At trial and in this court, the parties have not distinguished between the component parts of the defendant’s indebtedness to the plaintiff, but have treated the defendant’s indebtedness as falling within the general rubric of common expenses. Accordingly, we shall do likewise. But see Congress Street Condominium Assn., Inc. v. Anderson, 132 Conn. App. 536, 541-44, 33 A.3d 274 (2011) (holding that pleading of special defenses and counterclaims, while precluded in actions to foreclose statutory liens based on nonpayment of common charges, is permissible in actions to foreclose statutory liens based on nonpayment of fines).
The defendant also claims that the court’s simultaneous granting of the plaintiffs motions to strike and for summary judgment improperly prevented the defendant from repleading as permitted by Practice Book § 10-44, and that the court’s holding that the defendant could not present defenses to bar or reduce the plaintiffs lien violated her constitutional right to procedural due process. The defendant did not raise either of these claims to the trial court. In accordance with Practice Book § 60-5, we decline to consider the defendant’s unpreserved claims.
In the present case, the mortgage lien held by BAC Home Loans Servicing, LP, is secondary to the plaintiffs lien for up to six months of common charges assessed immediately preceding the institution of this action.

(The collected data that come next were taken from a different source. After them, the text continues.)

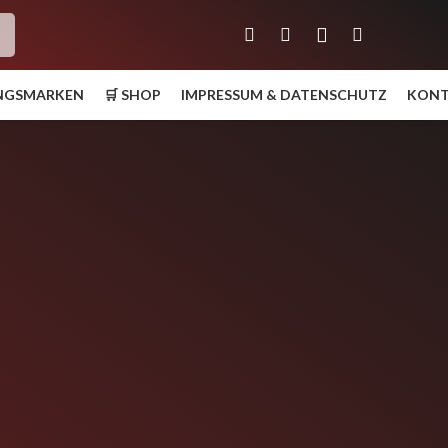
h
UNGSMARKEN
🛒 SHOP
IMPRESSUM & DATENSCHUTZ
KON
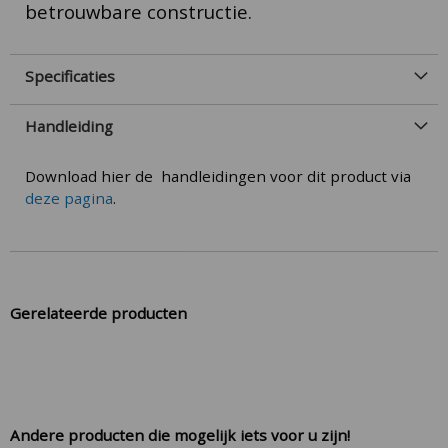
betrouwbare constructie.
Specificaties
Handleiding
Download hier de handleidingen voor dit product via
deze pagina
.
Gerelateerde producten
Andere producten die mogelijk iets voor u zijn!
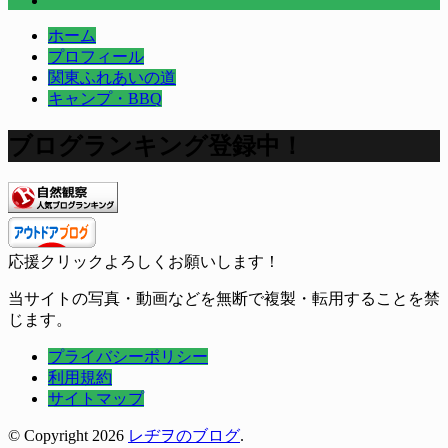
ホーム
プロフィール
関東ふれあいの道
キャンプ・BBQ
ブログランキング登録中！
応援クリックよろしくお願いします！
当サイトの写真・動画などを無断で複製・転用することを禁
じます。
プライバシーポリシー
利用規約
サイトマップ
© Copyright 2026
レヂヲのブログ
.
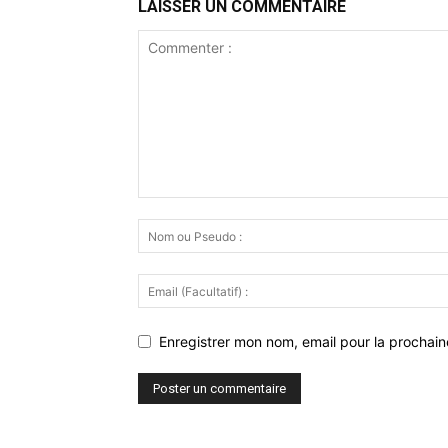
LAISSER UN COMMENTAIRE
Enregistrer mon nom, email pour la prochaine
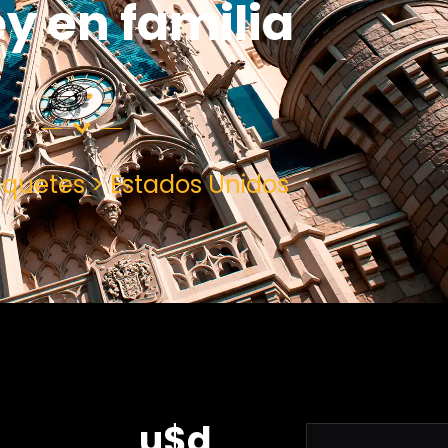
y en familia
quetes > Estados Unidos
u$d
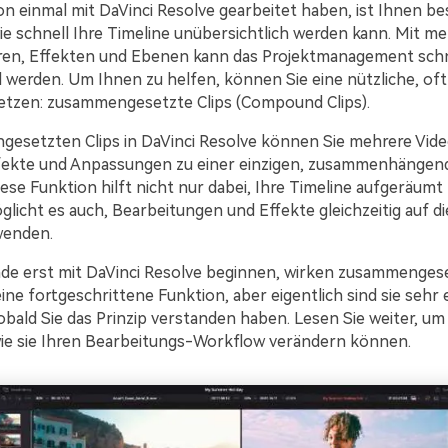
n einmal mit DaVinci Resolve gearbeitet haben, ist Ihnen b
wie schnell Ihre Timeline unübersichtlich werden kann. Mit m
ren, Effekten und Ebenen kann das Projektmanagement schn
 werden. Um Ihnen zu helfen, können Sie eine nützliche, of
etzen: zusammengesetzte Clips (Compound Clips).
esetzten Clips in DaVinci Resolve können Sie mehrere Vid
ffekte und Anpassungen zu einer einzigen, zusammenhängen
ese Funktion hilft nicht nur dabei, Ihre Timeline aufgeräumt 
licht es auch, Bearbeitungen und Effekte gleichzeitig auf d
wenden.
de erst mit DaVinci Resolve beginnen, wirken zusammengese
 eine fortgeschrittene Funktion, aber eigentlich sind sie sehr 
bald Sie das Prinzip verstanden haben. Lesen Sie weiter, u
wie sie Ihren Bearbeitungs-Workflow verändern können.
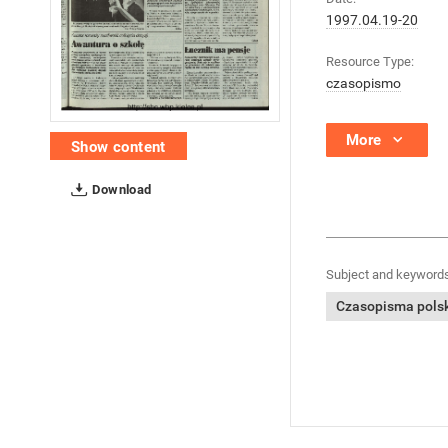
1997.04.19-20
Resource Type:
czasopismo
More
Show content
Download
Subject and keywords
Czasopisma polski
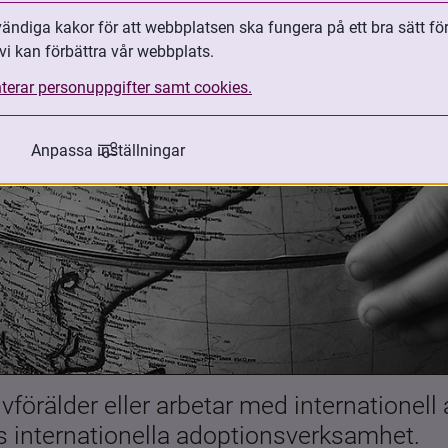
ndiga kakor för att webbplatsen ska fungera på ett bra sätt fö
vi kan förbättra vår webbplats.
terar personuppgifter samt cookies.
Anpassa inställningar
förälder eller arbetar med internationell
es internationella adoptionsverksamhet.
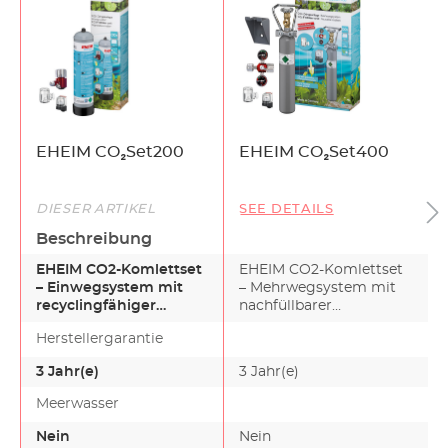
EHEIM CO₂Set200
EHEIM CO₂Set400
DIESER ARTIKEL
SEE DETAILS
Beschreibung
EHEIM CO2-Komlettset
EHEIM CO2-Komlettset
– Einwegsystem mit
– Mehrwegsystem mit
recyclingfähiger
nachfüllbarer
Einwegflasche für
Mehrwegflasche für
Herstellergarantie
Aquarien…
Aquarien b…
3 Jahr(e)
3 Jahr(e)
Meerwasser
Nein
Nein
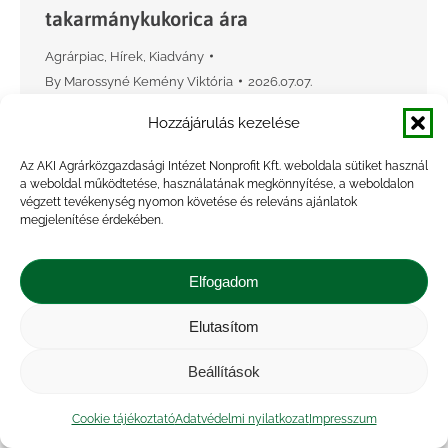
takarmánykukorica ára
Agrárpiac
,
Hírek
,
Kiadvány
By
Marossyné Kemény Viktória
2026.07.07.
Az Expana tájékoztatása szerint az USA-ban
Hozzájárulás kezelése
megtermelt kukorica azonnali kiviteli ára (FOB
Az AKI Agrárközgazdasági Intézet Nonprofit Kft. weboldala sütiket használ
Gulf) 18 dollárral 213 dollár/tonnára csökkent
a weboldal működtetése, használatának megkönnyítése, a weboldalon
május 11. és június 5. között, az Európai
végzett tevékenység nyomon követése és releváns ajánlatok
megjelenítése érdekében.
Bizottság adatai szerint július…
Elfogadom
Elutasítom
Beállítások
Cookie tájékoztató
Adatvédelmi nyilatkozat
Impresszum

As the court noted, its ruling did not leave the defendant without a remedy because any condominium unit owner may file an independent action to recover damages for negligence or other misconduct on the part of the condominium association. The defendant in this case has in fact brought such an action. See footnote 3 of this opinion.
General Statutes § 47-207 provides: “The principles of law and equity, including the law of corporations and unincoiporated associations, the law of real property, and the law relative to capacity to contract, principal and agent, eminent domain, estoppel, fraud, misrepresentation, duress, coercion, mistake, receivership, substantial performance, or other validating or invalidating cause supplement the provisions of this chapter, except to the extent inconsistent with this chapter.”